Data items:
⟨

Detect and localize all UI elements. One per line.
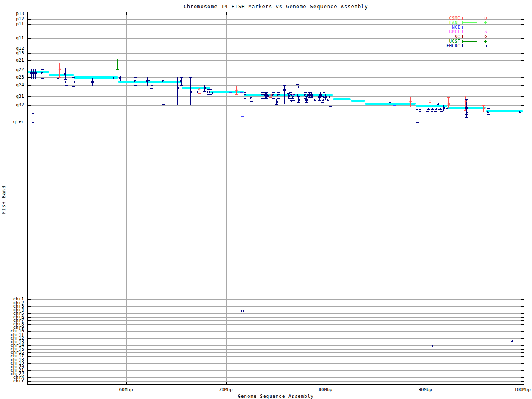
error-bar-cap [416, 97, 419, 97]
data-point-marker [305, 99, 308, 101]
error-bar-cap [329, 106, 332, 107]
legend-cap [462, 17, 463, 20]
data-point-marker [329, 96, 331, 98]
data-point-marker [41, 72, 43, 74]
legend-item: FHCRC [426, 44, 518, 48]
error-bar-cap [203, 85, 206, 85]
y-tick-label: chrY [0, 379, 24, 383]
y-tick-left [28, 85, 31, 86]
y-tick-left [28, 349, 31, 350]
data-point-marker [484, 40, 487, 43]
legend-line [462, 37, 477, 37]
error-bar-cap [116, 69, 119, 70]
error-bar-cap [49, 78, 52, 78]
gridline-y [28, 60, 524, 61]
y-tick-right [521, 24, 524, 25]
error-bar-cap [198, 86, 201, 86]
data-point-marker [210, 91, 212, 93]
legend-sample [462, 25, 477, 30]
error-bar-cap [318, 100, 321, 101]
y-tick-right [521, 360, 524, 360]
data-point-marker [443, 107, 445, 109]
error-bar-cap [244, 98, 246, 99]
gridline-y [28, 324, 524, 325]
error-bar-cap [205, 95, 208, 95]
error-bar-cap [250, 101, 253, 102]
data-point-marker [322, 99, 324, 101]
data-point-marker [419, 108, 421, 110]
error-bar-cap [266, 99, 269, 99]
data-point-marker [32, 112, 34, 114]
data-point-marker [292, 96, 294, 99]
y-tick-label: q21 [0, 58, 24, 62]
data-point-marker [314, 99, 316, 101]
y-tick-right [521, 60, 524, 61]
data-point-marker [466, 111, 468, 113]
error-bar-cap [111, 72, 114, 72]
error-bar-cap [272, 92, 275, 93]
error-bar-cap [446, 111, 448, 111]
y-tick-left [28, 24, 31, 25]
error-bar-cap [91, 78, 94, 78]
error-bar-cap [57, 78, 59, 79]
error-bar-cap [297, 102, 300, 103]
gridline-x [226, 12, 227, 384]
error-bar-cap [162, 104, 165, 105]
x-tick-label: 70Mbp [209, 387, 242, 392]
gridline-y [28, 349, 524, 350]
marker-stroke [116, 64, 119, 64]
error-bar-cap [289, 98, 292, 99]
error-bar-cap [310, 92, 313, 92]
legend-item: RPCI [426, 30, 518, 34]
legend-cap [477, 35, 477, 38]
error-bar-cap [148, 86, 150, 86]
x-tick-top [523, 12, 523, 15]
data-point-marker [298, 99, 300, 101]
error-bar-cap [32, 79, 35, 79]
data-point-marker [50, 81, 52, 83]
data-point-marker [452, 108, 455, 108]
y-tick-right [521, 96, 524, 97]
data-point-marker [34, 72, 37, 74]
error-bar-cap [188, 90, 191, 90]
data-point-marker [440, 108, 442, 110]
y-tick-label: p11 [0, 22, 24, 26]
legend-cap [477, 17, 477, 20]
y-tick-right [521, 345, 524, 346]
y-tick-left [28, 374, 31, 374]
x-tick-label: 60Mbp [109, 387, 143, 392]
legend-line [462, 32, 477, 32]
error-bar-cap [307, 98, 310, 98]
gridline-y [28, 377, 524, 378]
error-bar-cap [308, 92, 311, 93]
y-tick-label: p13 [0, 11, 24, 16]
y-tick-left [28, 320, 31, 321]
data-point-marker [325, 96, 327, 98]
legend-cap [462, 35, 463, 38]
x-tick-top [426, 12, 426, 15]
y-tick-right [521, 363, 524, 364]
y-tick-left [28, 377, 31, 378]
data-point-marker [57, 81, 59, 83]
x-tick-bottom [523, 382, 523, 384]
y-tick-left [28, 70, 31, 70]
data-point-marker [283, 89, 286, 91]
error-bar-cap [277, 98, 280, 99]
error-bar-cap [235, 94, 238, 95]
legend-sample [462, 20, 477, 25]
error-bar-cap [409, 107, 412, 107]
y-tick-right [521, 53, 524, 54]
error-bar-cap [180, 77, 183, 78]
y-tick-left [28, 49, 31, 49]
legend-sample [462, 30, 477, 34]
y-tick-label: q22 [0, 67, 24, 72]
legend-sample [462, 39, 477, 44]
data-point-marker [73, 81, 75, 83]
y-tick-right [521, 313, 524, 314]
x-tick-bottom [326, 382, 326, 384]
error-bar-cap [428, 111, 431, 111]
error-bar-cap [250, 95, 253, 95]
gridline-y [28, 14, 524, 14]
data-point-marker [241, 310, 244, 312]
legend-item: CSMC [426, 16, 518, 20]
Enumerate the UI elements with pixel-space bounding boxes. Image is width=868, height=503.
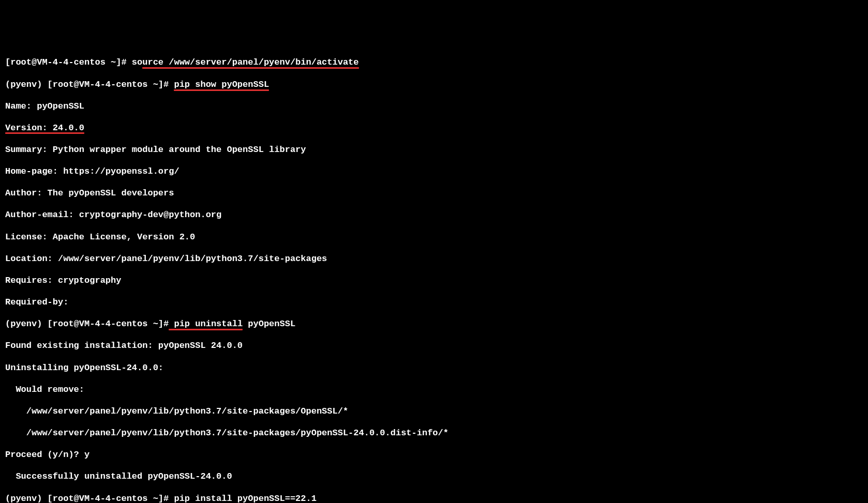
prompt: (pyenv) [root@VM-4-4-centos ~]#	[5, 319, 169, 329]
command-pip-uninstall: pip uninstall	[169, 318, 243, 329]
output-line: Proceed (y/n)? y	[5, 449, 863, 460]
output-line: Uninstalling pyOpenSSL-24.0.0:	[5, 362, 863, 373]
command-arg: pyOpenSSL	[243, 319, 295, 329]
output-line: /www/server/panel/pyenv/lib/python3.7/si…	[5, 428, 863, 438]
command-pip-show: pip show pyOpenSSL	[174, 79, 269, 90]
prompt: (pyenv) [root@VM-4-4-centos ~]#	[5, 80, 174, 89]
command-source-activate: source /www/server/panel/pyenv/bin/activ…	[132, 57, 359, 67]
output-line: Summary: Python wrapper module around th…	[5, 144, 863, 155]
output-line: Name: pyOpenSSL	[5, 101, 863, 112]
output-line: Requires: cryptography	[5, 275, 863, 286]
command-pip-install: pip install pyOpenSSL==22.1	[174, 493, 316, 503]
output-line: Home-page: https://pyopenssl.org/	[5, 166, 863, 177]
output-line: Successfully uninstalled pyOpenSSL-24.0.…	[5, 471, 863, 482]
output-line: Found existing installation: pyOpenSSL 2…	[5, 340, 863, 351]
output-line: Would remove:	[5, 384, 863, 395]
output-line: License: Apache License, Version 2.0	[5, 232, 863, 242]
output-line: Required-by:	[5, 297, 863, 308]
output-line: /www/server/panel/pyenv/lib/python3.7/si…	[5, 406, 863, 417]
prompt: (pyenv) [root@VM-4-4-centos ~]#	[5, 494, 174, 503]
output-line: Author-email: cryptography-dev@python.or…	[5, 209, 863, 220]
output-line: Location: /www/server/panel/pyenv/lib/py…	[5, 253, 863, 264]
prompt: [root@VM-4-4-centos ~]#	[5, 57, 132, 67]
terminal-output[interactable]: [root@VM-4-4-centos ~]# source /www/serv…	[5, 46, 863, 503]
output-version: Version: 24.0.0	[5, 123, 84, 133]
output-line: Author: The pyOpenSSL developers	[5, 188, 863, 199]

⟩

TO DO>
Without the pictures, print the records in full, exactly as they appear.

WRITTEN REPLY>
Detect and localize all UI elements. One per line.
error-bar-cap [416, 97, 419, 97]
data-point-marker [305, 99, 308, 101]
error-bar-cap [329, 106, 332, 107]
legend-cap [462, 17, 463, 20]
data-point-marker [329, 96, 331, 98]
data-point-marker [41, 72, 43, 74]
legend-item: FHCRC [426, 44, 518, 48]
error-bar-cap [203, 85, 206, 85]
y-tick-label: chrY [0, 379, 24, 383]
y-tick-left [28, 85, 31, 86]
y-tick-left [28, 349, 31, 350]
data-point-marker [484, 40, 487, 43]
legend-line [462, 37, 477, 37]
error-bar-cap [116, 69, 119, 70]
error-bar-cap [49, 78, 52, 78]
gridline-y [28, 60, 524, 61]
y-tick-right [521, 24, 524, 25]
error-bar-cap [198, 86, 201, 86]
data-point-marker [210, 91, 212, 93]
legend-sample [462, 25, 477, 30]
error-bar-cap [318, 100, 321, 101]
y-tick-right [521, 360, 524, 360]
data-point-marker [443, 107, 445, 109]
error-bar-cap [244, 98, 246, 99]
gridline-y [28, 324, 524, 325]
error-bar-cap [205, 95, 208, 95]
error-bar-cap [250, 101, 253, 102]
data-point-marker [322, 99, 324, 101]
data-point-marker [419, 108, 421, 110]
error-bar-cap [266, 99, 269, 99]
data-point-marker [32, 112, 34, 114]
data-point-marker [292, 96, 294, 99]
y-tick-label: q21 [0, 58, 24, 62]
data-point-marker [314, 99, 316, 101]
y-tick-right [521, 60, 524, 61]
data-point-marker [466, 111, 468, 113]
error-bar-cap [111, 72, 114, 72]
error-bar-cap [272, 92, 275, 93]
error-bar-cap [446, 111, 448, 111]
y-tick-left [28, 24, 31, 25]
error-bar-cap [91, 78, 94, 78]
error-bar-cap [57, 78, 59, 79]
error-bar-cap [297, 102, 300, 103]
gridline-x [226, 12, 227, 384]
error-bar-cap [162, 104, 165, 105]
x-tick-label: 70Mbp [209, 387, 242, 392]
gridline-y [28, 349, 524, 350]
marker-stroke [116, 64, 119, 64]
error-bar-cap [289, 98, 292, 99]
error-bar-cap [310, 92, 313, 92]
legend-item: RPCI [426, 30, 518, 34]
legend-cap [477, 35, 477, 38]
error-bar-cap [148, 86, 150, 86]
x-tick-top [523, 12, 523, 15]
data-point-marker [298, 99, 300, 101]
error-bar-cap [32, 79, 35, 79]
data-point-marker [50, 81, 52, 83]
data-point-marker [452, 108, 455, 108]
y-tick-right [521, 96, 524, 97]
data-point-marker [34, 72, 37, 74]
error-bar-cap [188, 90, 191, 90]
data-point-marker [440, 108, 442, 110]
y-tick-label: p11 [0, 22, 24, 26]
legend-cap [477, 17, 477, 20]
y-tick-right [521, 345, 524, 346]
y-tick-left [28, 374, 31, 374]
x-tick-label: 60Mbp [109, 387, 143, 392]
legend-line [462, 32, 477, 32]
error-bar-cap [307, 98, 310, 98]
gridline-y [28, 377, 524, 378]
error-bar-cap [308, 92, 311, 93]
y-tick-label: p13 [0, 11, 24, 16]
y-tick-left [28, 320, 31, 321]
data-point-marker [325, 96, 327, 98]
legend-cap [462, 35, 463, 38]
x-tick-top [426, 12, 426, 15]
y-tick-right [521, 363, 524, 364]
y-tick-left [28, 377, 31, 378]
data-point-marker [57, 81, 59, 83]
x-tick-bottom [523, 382, 523, 384]
y-tick-left [28, 70, 31, 70]
data-point-marker [283, 89, 286, 91]
error-bar-cap [277, 98, 280, 99]
error-bar-cap [235, 94, 238, 95]
legend-sample [462, 20, 477, 25]
error-bar-cap [409, 107, 412, 107]
y-tick-right [521, 53, 524, 54]
error-bar-cap [180, 77, 183, 78]
y-tick-left [28, 49, 31, 49]
legend-sample [462, 30, 477, 34]
y-tick-label: q22 [0, 67, 24, 72]
legend-sample [462, 39, 477, 44]
data-point-marker [73, 81, 75, 83]
y-tick-right [521, 313, 524, 314]
x-tick-bottom [326, 382, 326, 384]
error-bar-cap [428, 111, 431, 111]
error-bar-cap [250, 95, 253, 95]
gridline-y [28, 14, 524, 14]
data-point-marker [241, 310, 244, 312]
legend-item: CSMC [426, 16, 518, 20]
Enumerate the UI elements with pixel-space bounding boxes. Image is width=868, height=503.
prompt: (pyenv) [root@VM-4-4-centos ~]#	[5, 319, 169, 329]
command-pip-uninstall: pip uninstall	[169, 318, 243, 329]
output-line: Proceed (y/n)? y	[5, 449, 863, 460]
output-line: Uninstalling pyOpenSSL-24.0.0:	[5, 362, 863, 373]
command-arg: pyOpenSSL	[243, 319, 295, 329]
output-line: /www/server/panel/pyenv/lib/python3.7/si…	[5, 428, 863, 438]
command-pip-show: pip show pyOpenSSL	[174, 79, 269, 90]
prompt: (pyenv) [root@VM-4-4-centos ~]#	[5, 80, 174, 89]
command-source-activate: source /www/server/panel/pyenv/bin/activ…	[132, 57, 359, 67]
output-line: Summary: Python wrapper module around th…	[5, 144, 863, 155]
output-line: Name: pyOpenSSL	[5, 101, 863, 112]
output-line: Requires: cryptography	[5, 275, 863, 286]
command-pip-install: pip install pyOpenSSL==22.1	[174, 493, 316, 503]
output-line: Home-page: https://pyopenssl.org/	[5, 166, 863, 177]
output-line: Successfully uninstalled pyOpenSSL-24.0.…	[5, 471, 863, 482]
output-line: Found existing installation: pyOpenSSL 2…	[5, 340, 863, 351]
output-line: Would remove:	[5, 384, 863, 395]
output-line: License: Apache License, Version 2.0	[5, 232, 863, 242]
output-line: Required-by:	[5, 297, 863, 308]
output-line: /www/server/panel/pyenv/lib/python3.7/si…	[5, 406, 863, 417]
prompt: (pyenv) [root@VM-4-4-centos ~]#	[5, 494, 174, 503]
output-line: Author-email: cryptography-dev@python.or…	[5, 209, 863, 220]
output-line: Location: /www/server/panel/pyenv/lib/py…	[5, 253, 863, 264]
prompt: [root@VM-4-4-centos ~]#	[5, 57, 132, 67]
terminal-output[interactable]: [root@VM-4-4-centos ~]# source /www/serv…	[5, 46, 863, 503]
output-version: Version: 24.0.0	[5, 123, 84, 133]
output-line: Author: The pyOpenSSL developers	[5, 188, 863, 199]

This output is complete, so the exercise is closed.